* YOUR INSTRUCTIONS:
Take the lines below from the one with "Specs & Prices" through the one with "plenty of exercise" and retype them exactly. Include nothing else, and no pictures.

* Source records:
______________________________

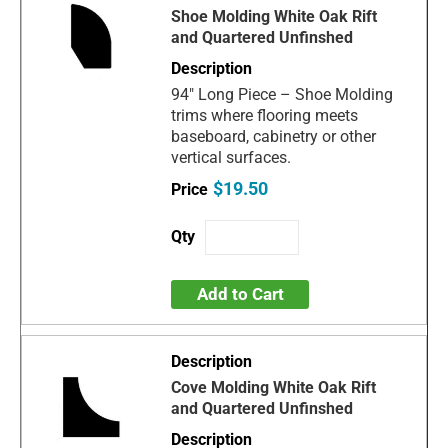
Shoe Molding White Oak Rift
and Quartered Unfinshed
94" Long Piece – Shoe Molding
trims where flooring meets
baseboard, cabinetry or other
vertical surfaces.
$19.50
Add to Cart
Cove Molding White Oak Rift
and Quartered Unfinshed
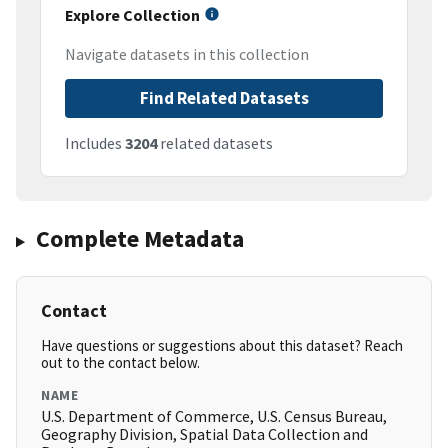
Explore Collection
Navigate datasets in this collection
Find Related Datasets
Includes
3204
related datasets
Complete Metadata
Contact
Have questions or suggestions about this dataset? Reach
out to the contact below.
NAME
U.S. Department of Commerce, U.S. Census Bureau,
Geography Division, Spatial Data Collection and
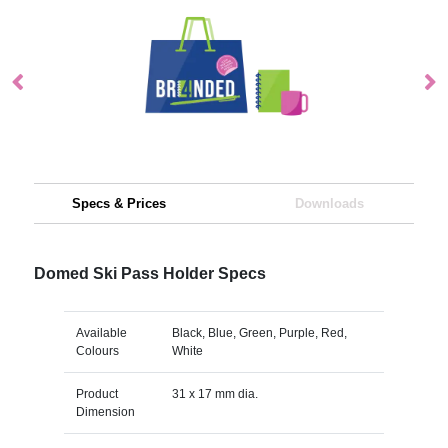
Specs & Prices
Downloads
Domed Ski Pass Holder Specs
Available
Black, Blue, Green, Purple, Red,
Colours
White
Product
31 x 17 mm dia.
Dimension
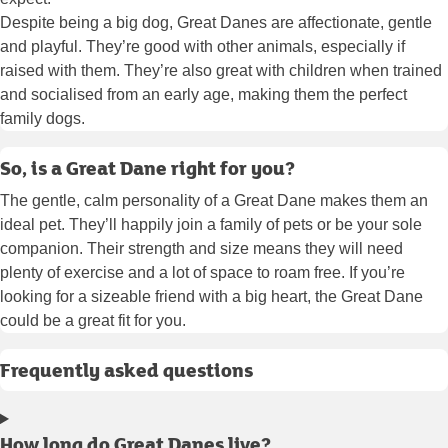
Despite being a big dog, Great Danes are affectionate, gentle
and playful. They’re good with other animals, especially if
raised with them. They’re also great with children when trained
and socialised from an early age, making them the perfect
family dogs.
So, is a Great Dane right for you?
The gentle, calm personality of a Great Dane makes them an
ideal pet. They’ll happily join a family of pets or be your sole
companion. Their strength and size means they will need
plenty of exercise and a lot of space to roam free. If you’re
looking for a sizeable friend with a big heart, the Great Dane
could be a great fit for you.
Frequently asked questions
How long do Great Danes live?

______________________________

* COMPLETED EXERCISE:
Specs & Prices
Downloads
Domed Ski Pass Holder Specs
Available
Black, Blue, Green, Purple, Red,
Colours
White
Product
31 x 17 mm dia.
Dimension
Despite being a big dog, Great Danes are affectionate, gentle
and playful. They’re good with other animals, especially if
raised with them. They’re also great with children when trained
and socialised from an early age, making them the perfect
family dogs.
So, is a Great Dane right for you?
The gentle, calm personality of a Great Dane makes them an
ideal pet. They’ll happily join a family of pets or be your sole
companion. Their strength and size means they will need
plenty of exercise and a lot of space to roam free. If you’re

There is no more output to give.